(Beginning of Record excerpts)

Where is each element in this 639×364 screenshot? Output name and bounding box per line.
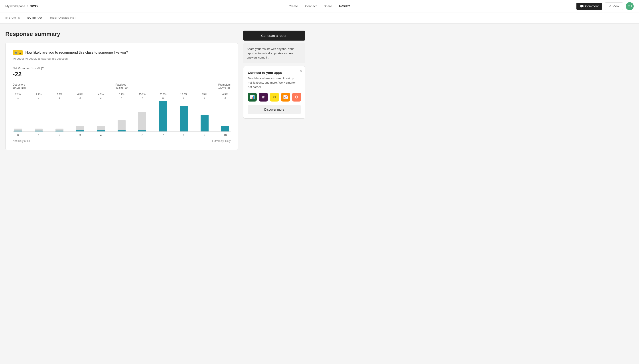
app-icon-sheets[interactable]: 📊: [248, 93, 257, 102]
question-header: 🔊 1 How likely are you to recommend this…: [13, 50, 230, 55]
share-info-box: Share your results with anyone. Your rep…: [243, 43, 305, 64]
promoters-section: Promoters 17.4% (8): [218, 83, 230, 89]
workspace-link[interactable]: My workspace: [5, 4, 25, 8]
tab-responses[interactable]: RESPONSES [46]: [50, 12, 76, 23]
nps-score: -22: [13, 71, 230, 78]
bar-count-4: 2: [96, 96, 106, 99]
comment-button[interactable]: 💬 Comment: [576, 3, 602, 10]
bar-col-10: [220, 101, 230, 132]
detractors-label: Detractors: [13, 83, 26, 86]
nps-label: Net Promoter Score® (?): [13, 66, 230, 70]
view-label: View: [612, 4, 619, 8]
bar-col-2: [54, 101, 65, 132]
bar-count-7: 11: [158, 96, 168, 99]
page-title: Response summary: [5, 30, 238, 38]
bar-count-6: 7: [137, 96, 148, 99]
breadcrumb-separator: /: [27, 4, 28, 8]
promoters-pct: 17.4% (8): [218, 86, 230, 89]
bar-col-5: [116, 101, 127, 132]
tab-insights[interactable]: INSIGHTS: [5, 12, 20, 23]
bar-count-8: 9: [178, 96, 189, 99]
connect-card: × Connect to your apps Send data where y…: [243, 66, 305, 119]
bar-count-3: 2: [75, 96, 85, 99]
bar-pct-8: 19.6%: [178, 93, 189, 96]
x-label-1: 1: [33, 134, 44, 137]
x-label-6: 6: [137, 134, 148, 137]
app-icon-hubspot[interactable]: ⚙: [292, 93, 301, 102]
bar-pct-5: 8.7%: [116, 93, 127, 96]
x-label-9: 9: [199, 134, 210, 137]
bar-count-5: 4: [116, 96, 127, 99]
nav-center: Create Connect Share Results: [289, 0, 350, 12]
bar-count-2: 1: [54, 96, 65, 99]
bar-pct-2: 2.2%: [54, 93, 65, 96]
bar-pct-4: 4.3%: [96, 93, 106, 96]
question-text: How likely are you to recommend this cla…: [25, 50, 128, 55]
bar-count-row: 111224711962: [13, 96, 230, 99]
app-icon-mailchimp[interactable]: ✉: [270, 93, 279, 102]
breadcrumb-current: NPS®: [30, 4, 38, 8]
app-icon-slack[interactable]: #: [259, 93, 268, 102]
bar-percentages-row: 2.2%2.2%2.2%4.3%4.3%8.7%15.2%23.9%19.6%1…: [13, 93, 230, 96]
top-navigation: My workspace / NPS® Create Connect Share…: [0, 0, 639, 12]
passives-label: Passives: [115, 83, 128, 86]
x-axis-left: Not likely at all: [13, 140, 30, 142]
distribution-labels: Detractors 39.1% (18) Passives 43.5% (20…: [13, 83, 230, 89]
nav-results[interactable]: Results: [339, 0, 350, 12]
app-icon-numbers[interactable]: 📈: [281, 93, 290, 102]
question-card: 🔊 1 How likely are you to recommend this…: [5, 43, 238, 150]
x-axis-labels: Not likely at all Extremely likely: [13, 140, 230, 142]
tab-summary[interactable]: SUMMARY: [27, 12, 43, 23]
content-right: Generate a report Share your results wit…: [243, 30, 305, 118]
bar-pct-10: 4.3%: [220, 93, 230, 96]
bar-pct-3: 4.3%: [75, 93, 85, 96]
x-label-3: 3: [75, 134, 85, 137]
comment-label: Comment: [585, 4, 599, 8]
bar-pct-1: 2.2%: [33, 93, 44, 96]
bar-col-3: [75, 101, 85, 132]
promoters-label: Promoters: [218, 83, 230, 86]
bar-col-4: [96, 101, 106, 132]
bar-col-0: [13, 101, 23, 132]
connect-desc: Send data where you need it, set up noti…: [248, 76, 301, 89]
bar-col-7: [158, 101, 168, 132]
comment-icon: 💬: [580, 4, 584, 8]
bar-count-10: 2: [220, 96, 230, 99]
sub-navigation: INSIGHTS SUMMARY RESPONSES [46]: [0, 12, 639, 24]
question-number: 1: [19, 51, 21, 54]
nav-actions: 💬 Comment ↗ View RH: [576, 2, 634, 10]
hubspot-icon: ⚙: [295, 95, 298, 100]
bar-count-9: 6: [199, 96, 210, 99]
x-label-0: 0: [13, 134, 23, 137]
app-icons-row: 📊 # ✉ 📈 ⚙: [248, 93, 301, 102]
x-label-10: 10: [220, 134, 230, 137]
passives-section: Passives 43.5% (20): [115, 83, 128, 89]
close-button[interactable]: ×: [299, 69, 302, 73]
chart-container: 2.2%2.2%2.2%4.3%4.3%8.7%15.2%23.9%19.6%1…: [13, 93, 230, 142]
bar-col-9: [199, 101, 210, 132]
numbers-icon: 📈: [283, 95, 288, 100]
mailchimp-icon: ✉: [273, 95, 276, 100]
view-button[interactable]: ↗ View: [605, 2, 623, 10]
sheets-icon: 📊: [250, 95, 255, 100]
nav-connect[interactable]: Connect: [305, 0, 316, 12]
external-link-icon: ↗: [609, 4, 611, 8]
slack-icon: #: [262, 95, 264, 100]
nav-create[interactable]: Create: [289, 0, 298, 12]
x-labels-row: 012345678910: [13, 134, 230, 137]
generate-report-button[interactable]: Generate a report: [243, 30, 305, 40]
x-label-2: 2: [54, 134, 65, 137]
main-content: Response summary 🔊 1 How likely are you …: [0, 24, 311, 157]
avatar[interactable]: RH: [626, 2, 634, 10]
response-count: 46 out of 46 people answered this questi…: [13, 57, 230, 60]
question-badge: 🔊 1: [13, 50, 23, 55]
discover-more-button[interactable]: Discover more: [248, 105, 301, 114]
content-left: Response summary 🔊 1 How likely are you …: [5, 30, 238, 150]
connect-title: Connect to your apps: [248, 71, 301, 74]
x-label-4: 4: [96, 134, 106, 137]
bar-col-1: [33, 101, 44, 132]
detractors-section: Detractors 39.1% (18): [13, 83, 26, 89]
bar-pct-6: 15.2%: [137, 93, 148, 96]
nav-share[interactable]: Share: [324, 0, 332, 12]
bar-pct-7: 23.9%: [158, 93, 168, 96]
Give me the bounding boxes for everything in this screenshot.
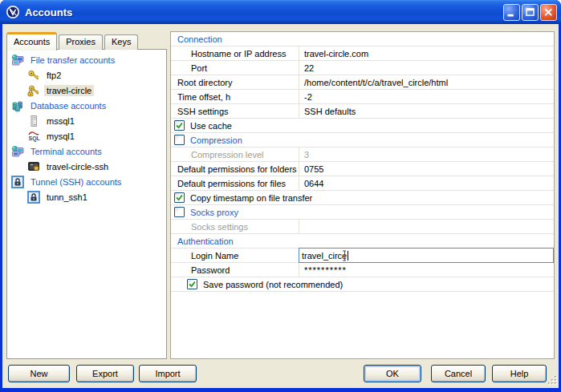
titlebar[interactable]: Accounts bbox=[0, 0, 561, 24]
permissions-files-value[interactable]: 0644 bbox=[299, 176, 554, 190]
row-label: Password bbox=[171, 263, 299, 277]
app-logo-icon bbox=[6, 5, 20, 19]
socks-settings-value bbox=[299, 220, 554, 233]
tunnel-lock-icon bbox=[27, 191, 40, 204]
tree-item-travel-circle-ssh[interactable]: travel-circle-ssh bbox=[7, 159, 166, 174]
tunnel-lock-icon bbox=[11, 176, 24, 188]
password-value[interactable]: ********** bbox=[299, 263, 554, 277]
tree-item-tunn-ssh1[interactable]: tunn_ssh1 bbox=[7, 189, 166, 204]
tree-category-label: Tunnel (SSH) accounts bbox=[28, 176, 124, 188]
row-permissions-folders: Default permissions for folders 0755 bbox=[171, 162, 554, 176]
network-computers-icon bbox=[11, 54, 24, 67]
maximize-icon bbox=[522, 5, 538, 20]
minimize-icon bbox=[504, 5, 519, 20]
tree-category-tunnel-ssh[interactable]: Tunnel (SSH) accounts bbox=[7, 174, 166, 189]
settings-panel: Connection Hostname or IP address travel… bbox=[170, 31, 555, 359]
port-value[interactable]: 22 bbox=[299, 61, 554, 75]
row-save-password: Save password (not recommended) bbox=[171, 277, 554, 292]
tree-category-file-transfer[interactable]: File transfer accounts bbox=[7, 52, 166, 67]
window-border-bottom bbox=[0, 388, 561, 392]
tree-item-label: travel-circle-ssh bbox=[44, 161, 111, 172]
tree-category-label: Database accounts bbox=[28, 100, 108, 111]
help-button[interactable]: Help bbox=[492, 365, 547, 382]
row-label: Default permissions for folders bbox=[171, 162, 299, 176]
row-copy-timestamp: Copy timestamp on file transfer bbox=[171, 191, 554, 205]
tree-item-mssql1[interactable]: mssql1 bbox=[7, 113, 166, 128]
cancel-button[interactable]: Cancel bbox=[431, 365, 486, 382]
tab-keys[interactable]: Keys bbox=[104, 34, 138, 50]
login-name-input[interactable]: travel_circe bbox=[299, 248, 554, 263]
row-use-cache: Use cache bbox=[171, 119, 554, 133]
row-hostname: Hostname or IP address travel-circle.com bbox=[171, 46, 554, 61]
tree-item-label: mssql1 bbox=[44, 115, 77, 127]
row-root-directory: Root directory /home/content/t/c/a/trave… bbox=[171, 75, 554, 90]
checkbox-label: Compression bbox=[190, 135, 242, 145]
row-socks-settings: Socks settings bbox=[171, 220, 554, 234]
import-button[interactable]: Import bbox=[139, 365, 197, 382]
maximize-button[interactable] bbox=[522, 4, 539, 21]
mysql-icon: SQL bbox=[27, 130, 40, 143]
ok-button[interactable]: OK bbox=[364, 365, 421, 382]
minimize-button[interactable] bbox=[503, 4, 520, 21]
section-label: Authentication bbox=[177, 236, 234, 246]
ssh-settings-value[interactable]: SSH defaults bbox=[299, 104, 554, 118]
tree-item-mysql1[interactable]: SQL mysql1 bbox=[7, 128, 166, 143]
tree-item-label: mysql1 bbox=[44, 131, 77, 142]
login-name-text: travel_circe bbox=[302, 251, 347, 261]
close-button[interactable] bbox=[540, 4, 557, 21]
row-label: Hostname or IP address bbox=[171, 46, 299, 60]
check-icon bbox=[175, 121, 184, 130]
export-button[interactable]: Export bbox=[76, 365, 134, 382]
section-label: Connection bbox=[177, 34, 222, 44]
tree-category-terminal[interactable]: Terminal accounts bbox=[7, 143, 166, 159]
row-port: Port 22 bbox=[171, 61, 554, 75]
compression-checkbox[interactable] bbox=[174, 135, 185, 145]
key-icon bbox=[27, 69, 40, 82]
dialog-client-area: Accounts Proxies Keys File transfer acco… bbox=[2, 24, 559, 388]
database-server-icon bbox=[27, 115, 40, 127]
checkbox-label: Socks proxy bbox=[190, 208, 238, 217]
tree-category-database[interactable]: Database accounts bbox=[7, 98, 166, 113]
row-compression: Compression bbox=[171, 133, 554, 148]
save-password-checkbox[interactable] bbox=[187, 279, 197, 289]
hostname-value[interactable]: travel-circle.com bbox=[299, 46, 554, 60]
socks-proxy-checkbox[interactable] bbox=[174, 207, 185, 217]
tab-accounts[interactable]: Accounts bbox=[6, 32, 57, 51]
ibeam-cursor bbox=[342, 250, 348, 263]
terminal-icon bbox=[27, 160, 40, 173]
row-label: SSH settings bbox=[171, 104, 299, 118]
row-permissions-files: Default permissions for files 0644 bbox=[171, 176, 554, 191]
terminal-computers-icon bbox=[11, 145, 24, 158]
tree-item-label: travel-circle bbox=[44, 85, 94, 96]
permissions-folders-value[interactable]: 0755 bbox=[299, 162, 554, 176]
copy-timestamp-checkbox[interactable] bbox=[174, 192, 185, 203]
tree-item-ftp2[interactable]: ftp2 bbox=[7, 67, 166, 83]
databases-icon bbox=[11, 99, 24, 112]
resize-grip[interactable] bbox=[547, 375, 558, 387]
row-label: Port bbox=[171, 61, 299, 75]
section-connection: Connection bbox=[171, 32, 554, 46]
root-directory-value[interactable]: /home/content/t/c/a/travel_circle/html bbox=[299, 75, 554, 89]
tab-strip: Accounts Proxies Keys bbox=[6, 31, 140, 50]
svg-text:SQL: SQL bbox=[29, 135, 41, 142]
row-label: Time offset, h bbox=[171, 90, 299, 103]
row-label: Socks settings bbox=[171, 220, 299, 233]
tree-category-label: File transfer accounts bbox=[28, 55, 117, 66]
time-offset-value[interactable]: -2 bbox=[299, 90, 554, 103]
tab-proxies[interactable]: Proxies bbox=[59, 34, 103, 50]
window-title: Accounts bbox=[25, 6, 502, 18]
row-login-name: Login Name travel_circe bbox=[171, 249, 554, 263]
row-label: Login Name bbox=[171, 249, 299, 262]
row-label: Root directory bbox=[171, 75, 299, 89]
tree-item-travel-circle[interactable]: travel-circle bbox=[7, 83, 166, 98]
use-cache-checkbox[interactable] bbox=[174, 120, 185, 131]
new-button[interactable]: New bbox=[8, 365, 70, 382]
checkbox-label: Use cache bbox=[190, 121, 232, 131]
login-name-cell: travel_circe bbox=[299, 249, 554, 262]
row-socks-proxy: Socks proxy bbox=[171, 205, 554, 220]
row-label: Compression level bbox=[171, 148, 299, 161]
checkbox-label: Copy timestamp on file transfer bbox=[190, 193, 312, 203]
check-icon bbox=[188, 280, 197, 289]
row-ssh-settings: SSH settings SSH defaults bbox=[171, 104, 554, 119]
compression-level-value: 3 bbox=[299, 148, 554, 161]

(End of Record excerpts)

### Directions for this task
From the listing above, copy every line that holds the string "likely".

### Answer for this exercise
question-header: 🔊 1 How likely are you to recommend this…: [13, 50, 230, 55]
question-text: How likely are you to recommend this cla…: [25, 50, 128, 55]
x-axis-left: Not likely at all: [13, 140, 30, 142]
question-card: 🔊 1 How likely are you to recommend this…: [5, 43, 238, 150]
x-axis-labels: Not likely at all Extremely likely: [13, 140, 230, 142]
main-content: Response summary 🔊 1 How likely are you …: [0, 24, 311, 157]
content-left: Response summary 🔊 1 How likely are you …: [5, 30, 238, 150]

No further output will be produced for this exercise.